The 5th floor of the Bruyere Residence in Ottawa is well known to paupers and princes.
Impending death has a way of levelling the playing field like nothing anyone can imagine. Nobody on the 5th floor was making plans for 2018.
My friend Jennette is in Room 508. It's a lovely room with a comfy hospital bed and large reclining chairs. The nurses seat her every day, looking towards the door; perhaps they hope that someone will come and see her.
She isn't like my friend Viggo who died there recently.
Viggo had a gaggle of kids, and his room was always filled with legacy.

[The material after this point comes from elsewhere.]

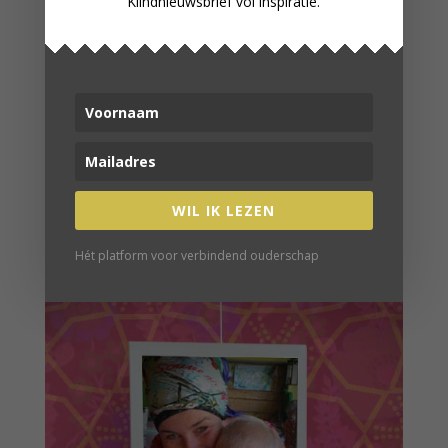
Kiindnieuwsbrief vol inspiratie.
COLUMN: OPRUIMEN ALS
ACCEPTATIE VAN JE LEVEN
WIL IK LEZEN
Hét platform voor verbindend ouderschap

Jennette doesn't have much family to speak of and so it is up to friends to visit her. We do so with checkered regularity. Most of her friends are elderly, and on the bus, and with the wind chill setting record levels, it's hard for them to get around. Her elderly stepmom, Lois, is determined to come, to hold her and tell her she loves her so, but the fates haven't been kind to Lois of late. She's in her 80s, lives half a city away, and has pneumonia.
And so Jennette sits there most days relying on the kindness of strangers, cherishing every visit, every squeeze of her emaciated 90 pound frame, every kiss on the top of the bandage that has become a fixture on her head.
We do our best, but Jennette is depressed and lonely.
Since then, she has taken a turn for the worse. She refused oral medication. She stopped taking her Ensure. She lost interest in her favorite shows, and even in her beloved nightcap.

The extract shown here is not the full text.